2.2 - Interactions with matter

When electromagnetic energy hits a target three different interactions may occur, as illustrated in Figure 2.3:


Figure 2.3 – illustration of the different possible interactions between radiation and a surface feature.

So from the incident light on a surface, there may be a fraction which is transmitted, another which is absorbed, and a third fraction that is reflected. This portion of reflected radiation is the reason why we can actually see the objects. Moreover, the colour of the object results from the combination of wavelengths of the reflected portion of light bouncing off the object, as illustrated in the figures 2.4 and 2.5.

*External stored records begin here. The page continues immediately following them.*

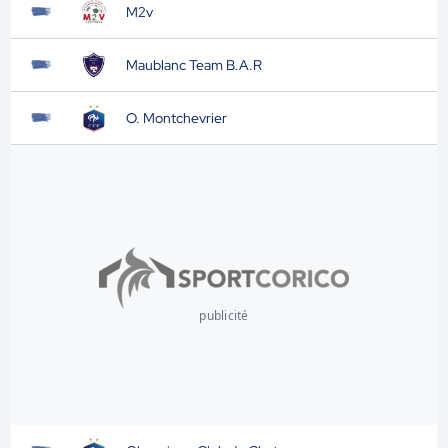
M2v
Maublanc Team B.A.R
O. Montchevrier
publicité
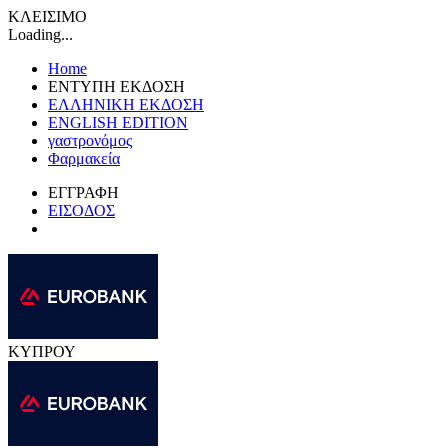
ΚΛΕΙΣΙΜΟ
Loading...
Home
ΕΝΤΥΠΗ ΕΚΔΟΣΗ
ΕΛΛΗΝΙΚΗ ΕΚΔΟΣΗ
ENGLISH EDITION
γαστρονόμος
Φαρμακεία
ΕΓΓΡΑΦΗ
ΕΙΣΟΔΟΣ
ΚΥΠΡΟΥ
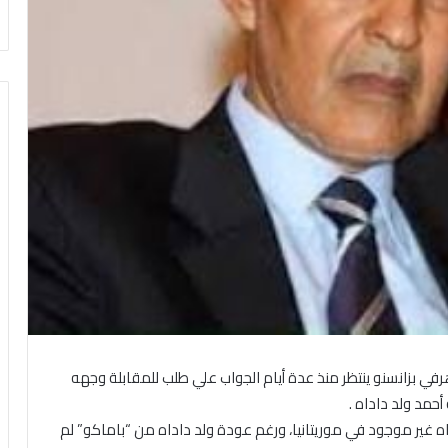
ي بزانسنو ينتظر منذ عدة أيام الجواب علي طلب للمقابلة وجهه
حمد ولد داداه .
اه غير موجود في موريتانيا، ورغم عودة ولد داداه من “باماكو” لم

This principle is applied while making composites of satellite images. An RGB true colour image is a composite of satellite images using red, green and blue spectral channels. The result is an image that has the same appearance as seen from human eyes.

Figure 2.6 is an example of a true colour RGB Image of the earth showing the ongoing eruption of Chile’s ChaitÚn Volcano, in a region with different types of soil, as well as a variety of bluish tones in sea water.


Figure 2.6 – True colour image taken on March 6, 2009 with the Advanced Land Imager on the Earth Observing-1 (EO-1) satellite over South America (Image from http://earthobservatory.nasa.gov/NaturalHazards/).

While sensing vegetation from space, we will be interested in the reflectance mechanism. Reflectance is usually expressed as a fraction of the total amount of energy striking an object, taking the values:

  • 1 - if all of the incident radiation bounces off and is detected by the sensor;
  • 0 - if no light returns from the surface

In most cases, the reflectance value of an object for any region of the electromagnetic spectrum is somewhere between these two extremes.